Paixão pelo conhecimento e desilusões com os manuais. Pois... é difícil entender a vida a partir de livros de instruções. O tema parece-me actual. Vou aditar o livro à minha lista. Obrigado, Marie .

Folgo em saber que já está recuperada! Beijos.
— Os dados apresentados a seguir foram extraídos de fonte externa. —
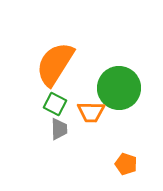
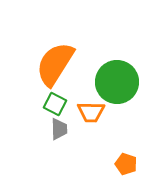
green circle: moved 2 px left, 6 px up
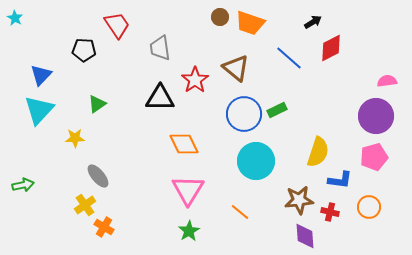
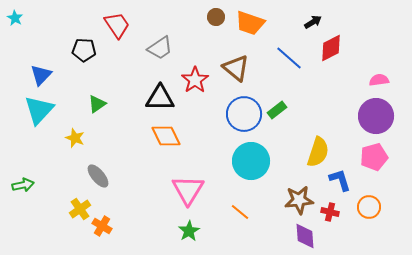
brown circle: moved 4 px left
gray trapezoid: rotated 116 degrees counterclockwise
pink semicircle: moved 8 px left, 1 px up
green rectangle: rotated 12 degrees counterclockwise
yellow star: rotated 24 degrees clockwise
orange diamond: moved 18 px left, 8 px up
cyan circle: moved 5 px left
blue L-shape: rotated 115 degrees counterclockwise
yellow cross: moved 5 px left, 4 px down
orange cross: moved 2 px left, 1 px up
De marie tourvel a 30 de Setembro de 2009 às 03:07
A palavra é muito adequada ao nosso presidente, Agenor, querido. Tem um jornalista daqui que só o chama assim. E eu desconfio que ele acha que é elogio. ;)
Leia, não se arrependerá.

Obrigada e um grande beijo
De Luísa a 29 de Setembro de 2009 às 15:48
Marie, apesar de gostar imenso do Flaubert, nunca me abalancei ao seu Bouvard e Pécuchet, por achar o tema menos sedutor. Alguns anos volvidos, este Pocket altera radicalmente o meu preconceito, e o livro salta já para o primeiro lugar da minha lista de prioridades. É, sem dúvida, porque envelheci um pouco… Mas é sobretudo pela qualidade e o humor dos seus Pockets, e os hábeis paralelos que estabelece com a nossa – chamemos-lhe contraditória ou enigmática - realidade. :-D
De marie tourvel a 30 de Setembro de 2009 às 03:08
Tenho certeza que vai adorar o livro, Luísa, querida. É atualíssimo.

Beijos
De Luísa a 30 de Setembro de 2009 às 03:13
Votos da sua rápida e completa recuperação, Marie. Um beijinho. :-)
De mike a 29 de Setembro de 2009 às 20:09
Bom saber que está melhorando, Marie. Você tem que ser mais tolerante com Bananão, viu menina? tanto quanto é com os intilectuais. (risada)
Olha, a galera já tinha era saudades suas e dos seus crássicos. :D
De marie tourvel a 30 de Setembro de 2009 às 03:10
Mike, meu queridinho, saudades de você. Não dá pra ser tolerante com o Bananão. Nosso presidente só faz goiabada de banana. :)))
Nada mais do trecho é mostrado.